Ese día le compré a Heide el libro de Anna «Yo, vieja» que todavía no había leído. Y ahora lo traigo aquí para retomar ese asunto de la necesidad de tener referentes ya sean reales o imaginarios. A veces pienso que mamá envejeció mal porque le faltaron esos modelos. Otros ratos la disculpo pensando que la enfermedad es inevitable y que quizás es demasiado ingenuo creer que podremos mantener independencia y agencia hasta el final de nuestros días… Tengo un bosque con millones de dudas, pero encuentro un claro donde veo esos referentes y lo importante que es pensar e imaginarnos de mayores y trabajar para hacer reales esos envejeceres juntas, esas comunas de viejas con las que llevamos décadas soñando. En ese claro del bosque también me veo tratando de mantener un cuerpo sano y flexible. Y me animo a no postergar todas esas tareas y a leer y compartir esos apuntes de supervivencia que rompen estereotipos y cantan a la libertad. Sé que mamá escasamente se proyectó en la vejez y habló poco de ello con sus amigas. A nosotras este blog, además de a cuidarla, también nos labra el camino para vivir el envejecimiento con alegría, ilusión y esperanza.
Querida Flor, nos cuesta recordarla, ¿verdad? Aunque supo ser lista y se escaqueaba del asalariamiento para ser madre, trabajó infinito y un día la cabeza le estalló. A mí me aterroriza que me pase porque tengo su intensidad mental, su velocidad, su cuido todo y me olvido de mí. Sí recuerdo que se apuntó a yoga, por primera vez en su vida, al jubilarse y claro, a la tercera que se tuvo que levantar de la esterilla, una ciática la fundió.

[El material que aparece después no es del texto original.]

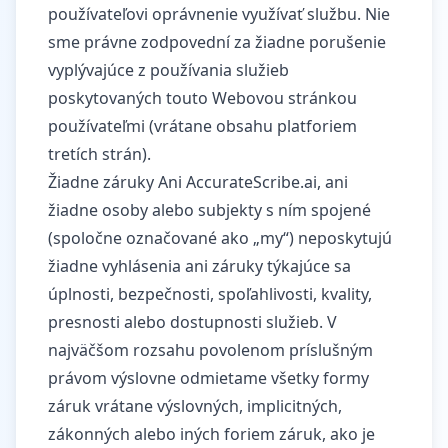
používateľovi oprávnenie využívať službu. Nie
sme právne zodpovední za žiadne porušenie
vyplývajúce z používania služieb
poskytovaných touto Webovou stránkou
používateľmi (vrátane obsahu platforiem
tretích strán).
Žiadne záruky Ani AccurateScribe.ai, ani
žiadne osoby alebo subjekty s ním spojené
(spoločne označované ako „my“) neposkytujú
žiadne vyhlásenia ani záruky týkajúce sa
úplnosti, bezpečnosti, spoľahlivosti, kvality,
presnosti alebo dostupnosti služieb. V
najväčšom rozsahu povolenom príslušným
právom výslovne odmietame všetky formy
záruk vrátane výslovných, implicitných,
zákonných alebo iných foriem záruk, ako je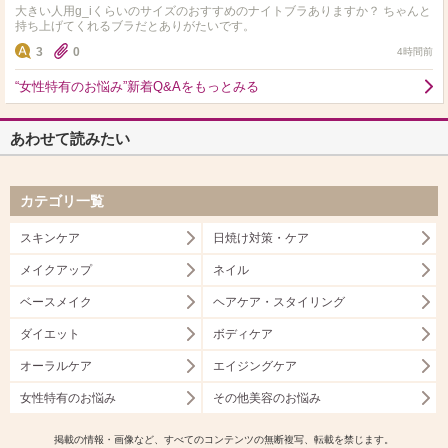
大きい人用g_iくらいのサイズのおすすめのナイトブラありますか？ ちゃんと
持ち上げてくれるブラだとありがたいです。
3
0
4時間前
“女性特有のお悩み”新着Q&Aをもっとみる
あわせて読みたい
カテゴリ一覧
スキンケア
日焼け対策・ケア
メイクアップ
ネイル
ベースメイク
ヘアケア・スタイリング
ダイエット
ボディケア
オーラルケア
エイジングケア
女性特有のお悩み
その他美容のお悩み
掲載の情報・画像など、すべてのコンテンツの無断複写、転載を禁じます。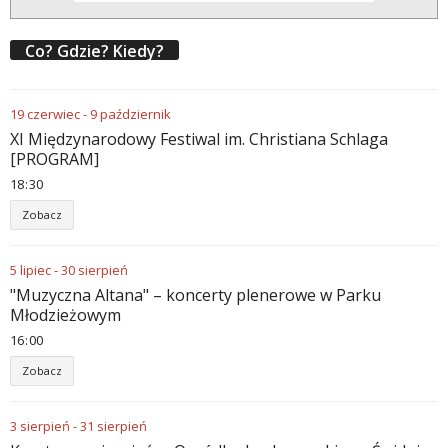
Co? Gdzie? Kiedy?
19
czerwiec
-
9
październik
XI Międzynarodowy Festiwal im. Christiana Schlaga
[PROGRAM]
18
30
Zobacz
5
lipiec
-
30
sierpień
"Muzyczna Altana" – koncerty plenerowe w Parku
Młodzieżowym
16
00
Zobacz
3
sierpień
-
31
sierpień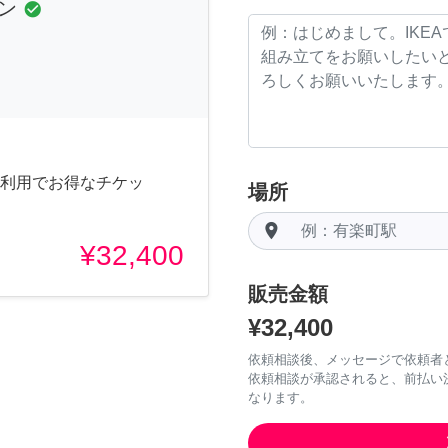
ン
check_circle
五回利用でお得なチケッ
場所
room
¥32,400
販売金額
¥32,400
依頼相談後、メッセージで依頼者
依頼相談が承認されると、前払い
なります。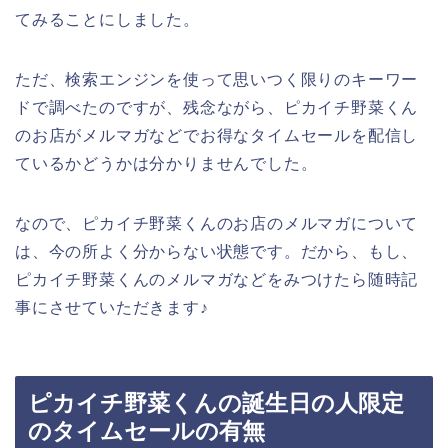
てみることにしました。
ただ、検索エンジンを使って思いつく限りのキーワー
ドで調べたのですが、残念ながら、ピカイチ野菜くん
のお店がメルマガなどでお得なタイムセールを配信し
ているかどうかは分かりませんでした。
なので、ピカイチ野菜くんのお店のメルマガについて
は、今の所よく分からない状態です。だから、もし、
ピカイチ野菜くんのメルマガなどをみつけたら随時記
事にさせていただきます♪
ピカイチ野菜くんの誕生日の人限定
のタイムセールの有無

De todos modos, considero lo orgánico por pura plenitud. Pero no fío mi futuro a mis esfuerzos del presente. Por eso detesto a saco la meritocracia y la autocomplacencia, casi tanto como el victimismo y la impotencia. Lucho por celebrar los momentos en los que hacemos lo que podemos por la vida. También creo que cuánto más conversemos más podremos «poder». Más mentes juntas piensan mejor, eso lo he experimentado tantas veces… Sin ir más lejos el otro día con Sonia en Alicante cuando conversando de su «Nada que no sepáis», aquel muchacho pidió la palabra para hablarnos con tantísima ternura de sus abuelas.
Hay que aprender a envejecer entre la viejambre y también entre jóvenes perplejos con las normas obtusas de los adultos e incluso hay que aprender a envejecer como hacemos nosotras entre los viejitos decrépitos que por poco modélicos que sean, son unos amores, pillos y seductores, divertidos y pelmazos.
Te lo escribo aquí, sumergida en ese sofá entre los sillones donde los papás dormitan. El sitio del que nunca hubiera querido irme, dejando allí tus piececitos fríos y pequeños entre las mantas.